REVIEW: Perfume, by Patrick Süskind (4*)

(Penguin, 2006)

This book had what I call the 'Madame Bovary effect' on me. That is, while I appreciated the plot, the prose and the social history, I wasn't that bothered about the characters and got to the end of the novel thinking, 'Actually, I didn't really like it that much...' I found myself comparing it to Laura Esquivel’s Like Water for Chocolate, with its slightly blunt, spare translation, its intense sensory descriptions and its surreal exaggeration of reality - except that I was blown away by Like Water for Chocolate and wasn't by Perfume.

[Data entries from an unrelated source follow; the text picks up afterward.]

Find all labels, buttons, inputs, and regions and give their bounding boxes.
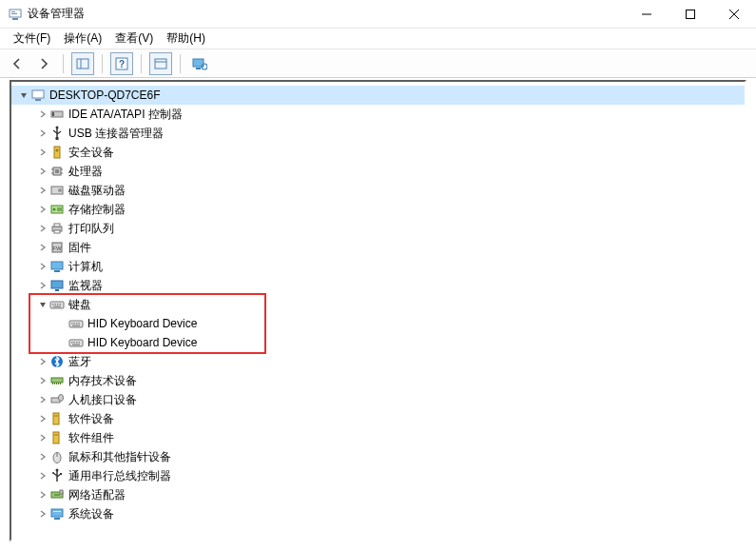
back-button[interactable] <box>6 52 29 75</box>
chevron-down-icon[interactable] <box>36 298 49 311</box>
scan-hardware-button[interactable] <box>188 52 211 75</box>
help-button[interactable]: ? <box>110 52 133 75</box>
security-icon <box>49 145 65 160</box>
tree-row[interactable]: 软件设备 <box>11 409 745 428</box>
svg-rect-66 <box>52 383 53 384</box>
menu-action[interactable]: 操作(A) <box>58 29 107 49</box>
cpu-icon <box>49 164 65 179</box>
svg-rect-85 <box>60 490 63 494</box>
chevron-right-icon[interactable] <box>36 222 49 235</box>
tree-row[interactable]: HID Keyboard Device <box>11 314 745 333</box>
chevron-right-icon[interactable] <box>36 108 49 121</box>
bluetooth-icon <box>49 354 65 369</box>
chevron-right-icon[interactable] <box>36 393 49 406</box>
tree-item-label: 软件组件 <box>68 430 114 446</box>
computer-icon <box>49 259 65 274</box>
tree-item-label: 蓝牙 <box>68 354 91 370</box>
maximize-button[interactable] <box>669 0 712 28</box>
mouse-icon <box>49 449 65 464</box>
tree-row[interactable]: 存储控制器 <box>11 200 745 219</box>
tree-row[interactable]: 处理器 <box>11 162 745 181</box>
tree-item-label: 通用串行总线控制器 <box>68 468 171 484</box>
chevron-right-icon[interactable] <box>36 374 49 387</box>
svg-rect-76 <box>54 434 58 436</box>
tree-item-label: 网络适配器 <box>68 487 126 503</box>
ide-icon <box>49 107 65 122</box>
software-icon <box>49 430 65 445</box>
device-tree[interactable]: DESKTOP-QD7CE6F IDE ATA/ATAPI 控制器USB 连接器… <box>10 80 746 541</box>
svg-rect-68 <box>56 383 57 384</box>
titlebar: 设备管理器 <box>0 0 756 29</box>
chevron-right-icon[interactable] <box>36 146 49 159</box>
tree-row[interactable]: 蓝牙 <box>11 352 745 371</box>
tree-row[interactable]: 软件组件 <box>11 428 745 447</box>
tree-root-row[interactable]: DESKTOP-QD7CE6F <box>11 86 745 105</box>
menu-help[interactable]: 帮助(H) <box>161 29 211 49</box>
chevron-right-icon[interactable] <box>36 241 49 254</box>
menu-view[interactable]: 查看(V) <box>109 29 159 49</box>
close-button[interactable] <box>712 0 756 28</box>
chevron-right-icon[interactable] <box>36 431 49 444</box>
tree-row[interactable]: 监视器 <box>11 276 745 295</box>
chevron-right-icon[interactable] <box>36 507 49 521</box>
tree-item-label: USB 连接器管理器 <box>68 126 164 142</box>
tree-row[interactable]: 系统设备 <box>11 504 745 523</box>
svg-rect-61 <box>76 342 78 344</box>
tree-row[interactable]: 网络适配器 <box>11 485 745 504</box>
monitor-icon <box>49 278 65 293</box>
chevron-right-icon[interactable] <box>36 469 49 482</box>
tree-item-label: HID Keyboard Device <box>87 317 197 330</box>
svg-rect-8 <box>77 59 88 69</box>
chevron-right-icon[interactable] <box>36 127 49 140</box>
tree-row[interactable]: FW固件 <box>11 238 745 257</box>
tree-row[interactable]: 安全设备 <box>11 143 745 162</box>
chevron-right-icon[interactable] <box>36 260 49 273</box>
minimize-button[interactable] <box>625 0 669 28</box>
tree-item-label: 内存技术设备 <box>68 373 137 389</box>
chevron-right-icon[interactable] <box>36 184 49 197</box>
chevron-right-icon[interactable] <box>36 355 49 368</box>
tree-row[interactable]: 键盘 <box>11 295 745 314</box>
chevron-right-icon[interactable] <box>36 165 49 178</box>
svg-point-33 <box>58 188 62 192</box>
svg-rect-62 <box>79 342 81 344</box>
chevron-right-icon[interactable] <box>36 450 49 463</box>
tree-row[interactable]: 人机接口设备 <box>11 390 745 409</box>
tree-row[interactable]: 鼠标和其他指针设备 <box>11 447 745 466</box>
forward-button[interactable] <box>32 52 55 75</box>
svg-rect-23 <box>56 137 59 140</box>
window-controls <box>625 0 756 28</box>
chevron-right-icon[interactable] <box>36 203 49 216</box>
printer-icon <box>49 221 65 236</box>
chevron-right-icon[interactable] <box>36 488 49 502</box>
tree-row[interactable]: 打印队列 <box>11 219 745 238</box>
tree-item-label: 打印队列 <box>68 221 114 237</box>
software-icon <box>49 411 65 426</box>
svg-rect-15 <box>196 68 201 69</box>
hid-icon <box>49 392 65 407</box>
tree-row[interactable]: 通用串行总线控制器 <box>11 466 745 485</box>
tree-item-label: 软件设备 <box>68 411 114 427</box>
show-hide-tree-button[interactable] <box>71 52 94 75</box>
toolbar-separator <box>63 54 64 73</box>
chevron-right-icon[interactable] <box>36 279 49 292</box>
menubar: 文件(F) 操作(A) 查看(V) 帮助(H) <box>0 29 756 49</box>
tree-row[interactable]: 磁盘驱动器 <box>11 181 745 200</box>
svg-point-72 <box>59 395 64 402</box>
tree-row[interactable]: 内存技术设备 <box>11 371 745 390</box>
tree-row[interactable]: IDE ATA/ATAPI 控制器 <box>11 105 745 124</box>
chevron-down-icon[interactable] <box>17 89 30 102</box>
svg-rect-27 <box>55 169 59 173</box>
svg-rect-55 <box>76 323 78 325</box>
chevron-right-icon[interactable] <box>36 412 49 425</box>
properties-button[interactable] <box>149 52 172 75</box>
tree-row[interactable]: HID Keyboard Device <box>11 333 745 352</box>
tree-row[interactable]: USB 连接器管理器 <box>11 124 745 143</box>
tree-row[interactable]: 计算机 <box>11 257 745 276</box>
system-icon <box>49 506 65 521</box>
menu-file[interactable]: 文件(F) <box>8 29 56 49</box>
svg-rect-60 <box>74 342 76 344</box>
svg-point-25 <box>56 149 59 152</box>
svg-rect-5 <box>687 10 695 18</box>
svg-rect-36 <box>57 207 62 211</box>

That said, I can't deny that this is a very accomplished novel. It tells the story of Jean-Baptiste Grenouille, a young man with an incredible nose who can tease apart the threads of scent in even the most hectic of city streets, differentiate between tiny gradients of fragrance, and discern odours that other people can't sense at all. The most elusive and desirable fragrance he encounters is the scent of a young virgin, and his obsessive pursuit of this ideal, his single-minded determination to create the ultimate perfume distilled from unblemished young women at the height of their perfection, leads him on an sinister quest to find the means to that exquisite end. He’s a hideous character, twisted and frightening in his genuine belief in his own crusade, but at the same time you can’t help admiring his genius and feeling some empathy for him despite his own complete lack of it.

The overwhelming level of olfactory description is definitely the main thing that stays with you as you close the book. Every scent, from flowers to humans to mountain air, is described in a flamboyant and exuberant swell of language. Unlike similar descriptions of taste, for example, or sound, I found it harder to ‘experience’ them as I read, and found that those passages veered from being sublime to, well... a bit much. In fact, that pretty much sums up my feelings about the book as a whole. Sometimes the description was divine, sometimes it was too much. Sometimes the process of perfume distillation and creation was fascinating, sometimes it was too much. Sometimes the more far-fetched or surreal aspects of the plot were deliciously compelling, sometimes they were... yep, you guessed it, too much. This is a novel of excess, of ambition, of genius, with threads of theatricality and black humour running through its pages – and I think every reader will respond differently to the sensory tidal wave. There’s only one way to find out for yourself – strap on your armbands and get swimming!